====== Data provided

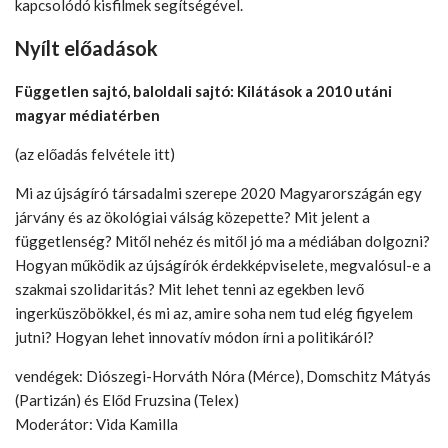
kapcsolódó kisfilmek segítségével.
Nyílt előadások
Független sajtó, baloldali sajtó: Kilátások a 2010 utáni
magyar médiatérben
(az előadás felvétele itt)
Mi az újságíró társadalmi szerepe 2020 Magyarországán egy
járvány és az ökológiai válság közepette?
Mit jelent a
függetlenség? Mitől nehéz és mitől jó ma a médiában dolgozni?
Hogyan működik az
újságírók érdekképviselete, megvalósul-e a
szakmai szolidaritás? Mit lehet tenni az egekben levő
ingerküszöbökkel, és mi az, amire soha nem tud elég figyelem
jutni? Hogyan lehet innovatív módon írni
a politikáról?
vendégek: Diószegi-Horváth Nóra (Mérce),
Domschitz Mátyás
(Partizán)
és Előd Fruzsina (Telex)
Moderátor: Vida Kamilla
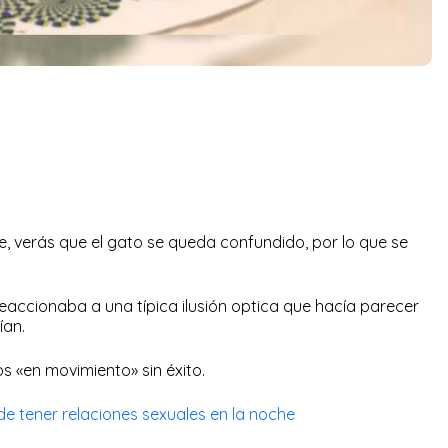
be, verás que el gato se queda confundido, por lo que se
eaccionaba a una típica ilusión optica que hacía parecer
ían.
os «en movimiento» sin éxito.
 de tener relaciones sexuales en la noche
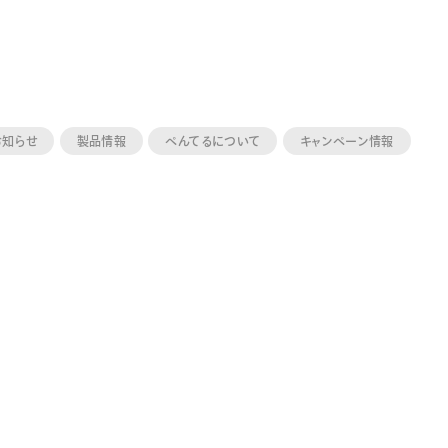
お知らせ
製品情報
ぺんてるについて
キャンペーン情報
ーン 限定
アートクレヨン
くるりら
sign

============

Task description: Leaving the pictures aside, transcribe exactly the lines from the one containing "de tener relaciones sexuales en la noche" to the final line of the entries above, both ends included.

Response to this exercise:
 de tener relaciones sexuales en la noche
お知らせ
製品情報
ぺんてるについて
キャンペーン情報
ーン 限定
アートクレヨン
くるりら
sign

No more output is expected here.